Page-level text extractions
========================

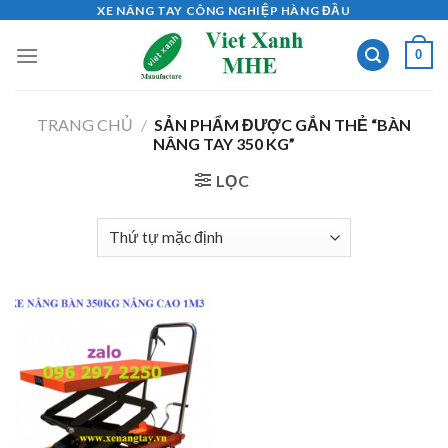
Skip
XE NÂNG TAY CÔNG NGHIỆP HÀNG ĐẦU
to
0
content
TRANG CHỦ
/
SẢN PHẨM ĐƯỢC GẮN THẺ “BÀN
NÂNG TAY 350 KG”
LỌC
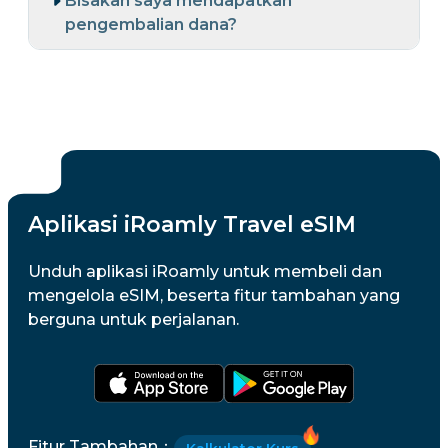
Bisakah saya mendapatkan
pengembalian dana?
Aplikasi iRoamly Travel eSIM
Unduh aplikasi iRoamly untuk membeli dan
mengelola eSIM, beserta fitur tambahan yang
berguna untuk perjalanan.
Fitur Tambahan
：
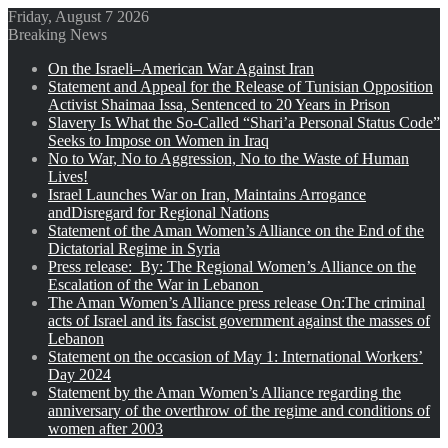
Friday, August 7 2026
Breaking News
On the Israeli–American War Against Iran
Statement and Appeal for the Release of Tunisian Opposition
Activist Shaimaa Issa, Sentenced to 20 Years in Prison
Slavery Is What the So-Called “Shari’a Personal Status Code”
Seeks to Impose on Women in Iraq
No to War, No to Aggression, No to the Waste of Human
Lives!
Israel Launches War on Iran, Maintains Arrogance
andDisregard for Regional Nations
Statement of the Aman Women’s Alliance on the End of the
Dictatorial Regime in Syria
Press release: By: The Regional Women’s Alliance on the
Escalation of the War in Lebanon
The Aman Women’s Alliance press release On:The criminal
acts of Israel and its fascist government against the masses of
Lebanon
Statement on the occasion of May 1: International Workers’
Day 2024
Statement by the Aman Women’s Alliance regarding the
anniversary of the overthrow of the regime and conditions of
women after 2003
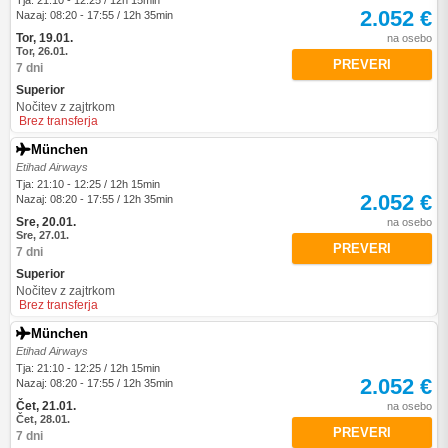
Tja: 21:10 - 12:25 / 12h 15min
2.052 €
Nazaj: 08:20 - 17:55 / 12h 35min
Tor, 19.01.
na osebo
Tor, 26.01.
PREVERI
7 dni
Superior
Nočitev z zajtrkom
Brez transferja
München
Etihad Airways
Tja: 21:10 - 12:25 / 12h 15min
2.052 €
Nazaj: 08:20 - 17:55 / 12h 35min
Sre, 20.01.
na osebo
Sre, 27.01.
PREVERI
7 dni
Superior
Nočitev z zajtrkom
Brez transferja
München
Etihad Airways
Tja: 21:10 - 12:25 / 12h 15min
2.052 €
Nazaj: 08:20 - 17:55 / 12h 35min
Čet, 21.01.
na osebo
Čet, 28.01.
PREVERI
7 dni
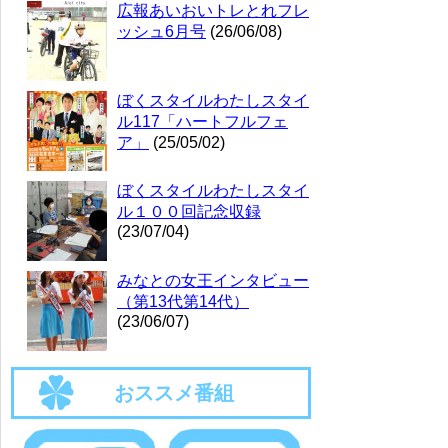
広報あいおいトレとれフレ
ッシュ6月号
(26/06/08)
ぼくスタイルわたしスタイ
ル117「ハートフルフェ
ア」
(25/05/02)
ぼくスタイルわたしスタイ
ル１００回記念収録
(23/07/04)
みなとの女王インタビュー
（第13代第14代）
(23/06/07)
おススメ番組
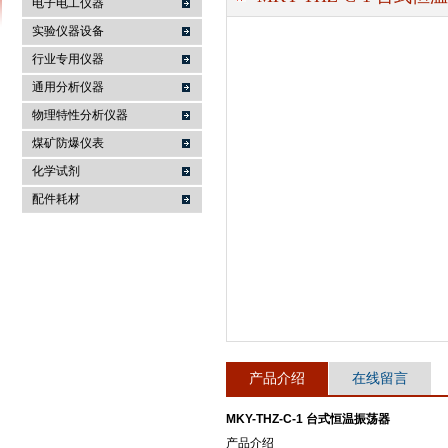
电子电工仪器
实验仪器设备
行业专用仪器
麦科仪（北京）科技有限公司
通用分析仪器
物理特性分析仪器
煤矿防爆仪表
化学试剂
配件耗材
产品介绍
在线留言
MKY-THZ-C-1 台式恒温振荡器
产品介绍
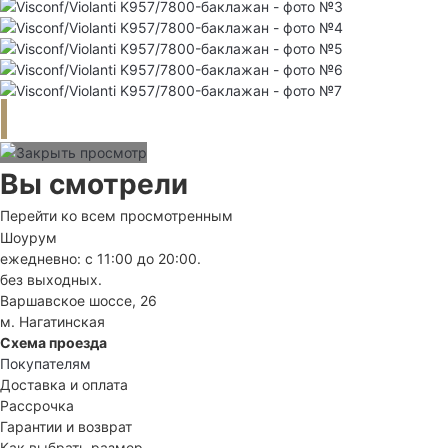
Вы смотрели
Перейти ко всем просмотренным
Шоурум
ежедневно: с 11:00 до 20:00.
без выходных.
Варшавское шоссе, 26
м. Нагатинская
Схема проезда
Покупателям
Доставка и оплата
Рассрочка
Гарантии и возврат
Как выбрать размер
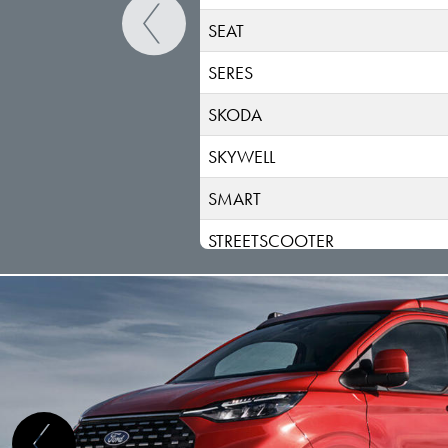
SEAT
SERES
SKODA
SKYWELL
SMART
STREETSCOOTER
SUBARU
SUZUKI
TESLA
TOGG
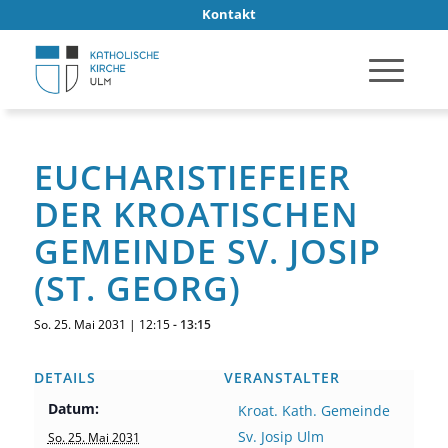
Kontakt
EUCHARISTIEFEIER
DER KROATISCHEN
GEMEINDE SV. JOSIP
(ST. GEORG)
So. 25. Mai 2031 | 12:15
-
13:15
DETAILS
VERANSTALTER
Datum:
Kroat. Kath. Gemeinde
Sv. Josip Ulm
So. 25. Mai 2031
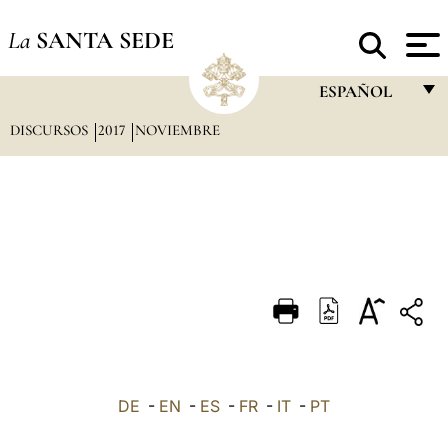
La
SANTA SEDE
ESPAÑOL
DISCURSOS
2017
NOVIEMBRE
FRANÇAIS
ENGLISH
ITALIANO
PORTUGUÊS
ESPAÑOL
DEUTSCH
POLSKI
العربيّة
DE
-
EN
-
ES
-
FR
-
IT
-
PT
中文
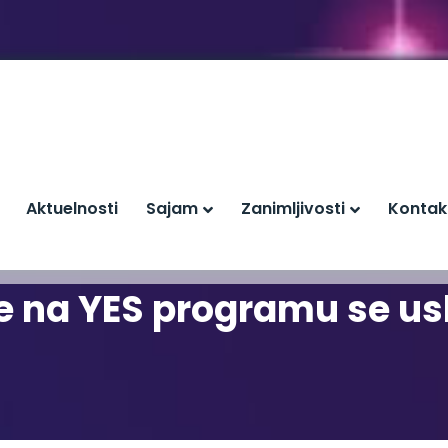
Aktuelnosti
Sajam
Zanimljivosti
Kontak
će na YES programu se us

========================

» Exercise directions
Of the lines above, count those containing the word "Lebanon", and give the number by itself.

» Result for this task
2